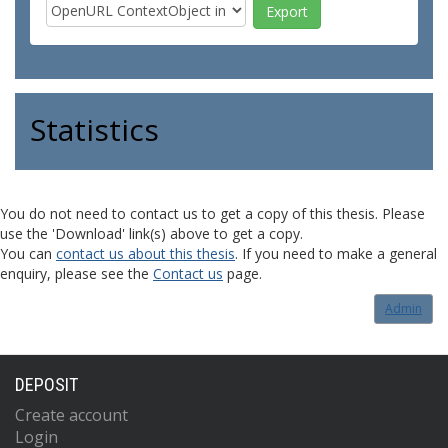
Statistics
You do not need to contact us to get a copy of this thesis. Please
use the 'Download' link(s) above to get a copy.
You can
contact us about this thesis
. If you need to make a general
enquiry, please see the
Contact us
page.
Admin
DEPOSIT
Create account
Login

************

**Aim of the task:**
Please copy out each line of the listing above that contains the string "need".

**Reply:**
You do not need to contact us to get a copy of this thesis. Please
. If you need to make a general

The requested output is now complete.